*The records*.
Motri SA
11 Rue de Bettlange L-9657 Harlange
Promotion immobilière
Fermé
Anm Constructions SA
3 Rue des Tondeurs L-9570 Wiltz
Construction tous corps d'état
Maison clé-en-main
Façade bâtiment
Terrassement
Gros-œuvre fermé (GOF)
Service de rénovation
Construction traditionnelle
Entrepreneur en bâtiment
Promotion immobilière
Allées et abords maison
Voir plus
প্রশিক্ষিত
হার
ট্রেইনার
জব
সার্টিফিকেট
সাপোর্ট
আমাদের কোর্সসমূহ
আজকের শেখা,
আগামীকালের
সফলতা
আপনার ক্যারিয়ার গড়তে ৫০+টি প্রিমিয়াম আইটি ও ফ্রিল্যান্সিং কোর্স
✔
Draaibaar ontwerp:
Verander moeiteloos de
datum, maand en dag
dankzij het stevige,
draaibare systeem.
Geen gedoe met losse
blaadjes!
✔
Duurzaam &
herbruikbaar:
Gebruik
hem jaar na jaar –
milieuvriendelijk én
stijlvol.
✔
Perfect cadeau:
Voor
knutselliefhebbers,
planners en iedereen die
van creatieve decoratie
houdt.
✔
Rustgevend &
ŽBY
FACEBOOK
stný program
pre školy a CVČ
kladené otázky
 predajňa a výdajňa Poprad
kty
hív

...

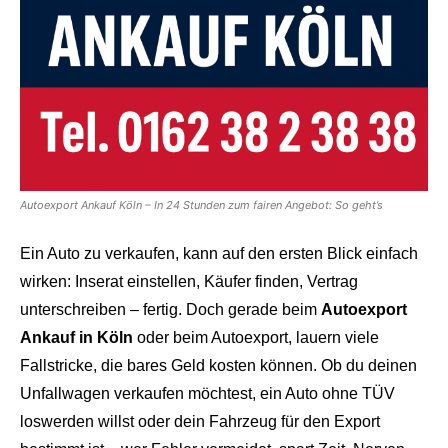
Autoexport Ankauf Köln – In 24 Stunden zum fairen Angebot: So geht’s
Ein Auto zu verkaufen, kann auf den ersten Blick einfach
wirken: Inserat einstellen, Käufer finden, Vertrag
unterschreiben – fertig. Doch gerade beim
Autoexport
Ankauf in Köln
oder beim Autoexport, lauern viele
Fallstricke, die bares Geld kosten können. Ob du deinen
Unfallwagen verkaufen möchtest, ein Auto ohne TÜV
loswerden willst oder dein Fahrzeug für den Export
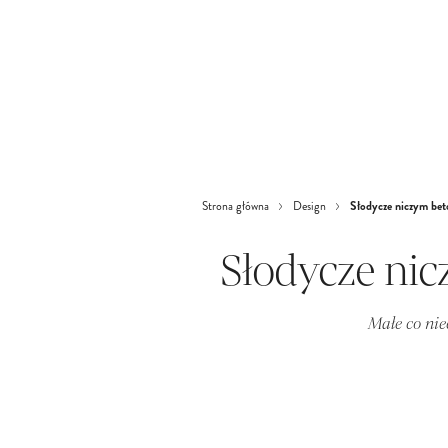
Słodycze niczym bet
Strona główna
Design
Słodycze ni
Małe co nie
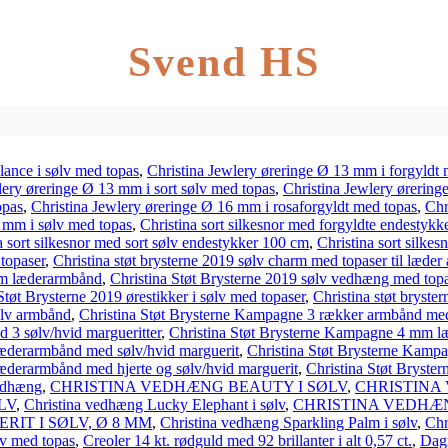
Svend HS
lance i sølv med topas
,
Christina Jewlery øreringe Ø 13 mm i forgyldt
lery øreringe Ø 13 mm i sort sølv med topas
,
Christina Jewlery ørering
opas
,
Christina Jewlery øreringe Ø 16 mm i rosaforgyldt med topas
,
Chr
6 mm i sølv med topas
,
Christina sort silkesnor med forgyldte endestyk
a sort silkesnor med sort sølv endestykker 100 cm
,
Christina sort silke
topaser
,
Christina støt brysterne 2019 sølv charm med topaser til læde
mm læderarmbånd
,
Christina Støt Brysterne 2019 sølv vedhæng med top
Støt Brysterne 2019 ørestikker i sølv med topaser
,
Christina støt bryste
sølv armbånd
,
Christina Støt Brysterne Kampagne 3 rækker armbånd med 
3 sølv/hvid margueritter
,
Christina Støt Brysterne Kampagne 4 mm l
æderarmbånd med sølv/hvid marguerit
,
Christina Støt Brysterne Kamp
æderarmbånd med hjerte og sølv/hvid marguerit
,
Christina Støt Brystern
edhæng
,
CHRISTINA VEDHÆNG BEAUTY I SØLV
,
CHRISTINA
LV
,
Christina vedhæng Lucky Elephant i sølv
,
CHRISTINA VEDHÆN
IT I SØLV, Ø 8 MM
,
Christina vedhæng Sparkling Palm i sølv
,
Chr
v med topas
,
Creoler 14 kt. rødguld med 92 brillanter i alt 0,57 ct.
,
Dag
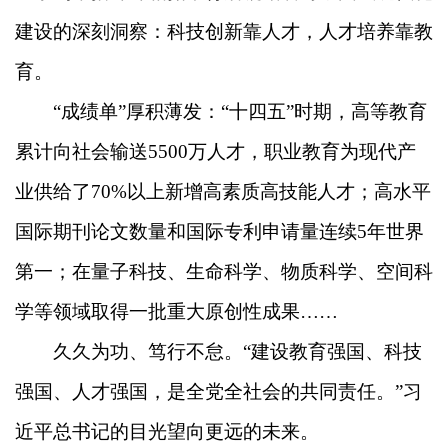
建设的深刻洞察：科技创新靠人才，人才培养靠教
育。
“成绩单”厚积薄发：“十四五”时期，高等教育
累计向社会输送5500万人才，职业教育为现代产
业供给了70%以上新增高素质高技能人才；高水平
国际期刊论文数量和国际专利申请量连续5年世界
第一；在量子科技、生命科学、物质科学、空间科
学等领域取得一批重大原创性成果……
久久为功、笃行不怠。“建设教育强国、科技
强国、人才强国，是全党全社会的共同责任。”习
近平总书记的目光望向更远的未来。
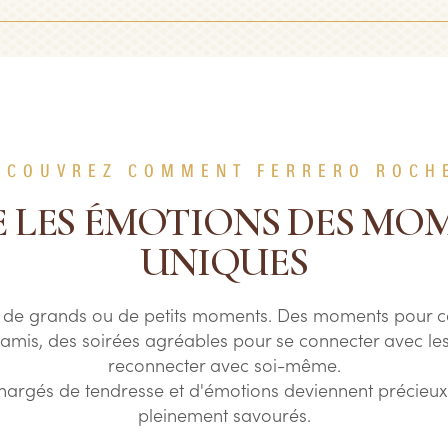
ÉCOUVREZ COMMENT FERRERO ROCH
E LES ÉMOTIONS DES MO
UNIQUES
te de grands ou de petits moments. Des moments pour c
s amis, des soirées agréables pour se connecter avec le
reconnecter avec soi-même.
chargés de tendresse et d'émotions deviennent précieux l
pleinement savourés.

*Requirement*.
Could you return all lines from the records that include the word "verkaufen"?

*Solution for this exercise*.
Ein Auto zu verkaufen, kann auf den ersten Blick einfach
Unfallwagen verkaufen möchtest, ein Auto ohne TÜV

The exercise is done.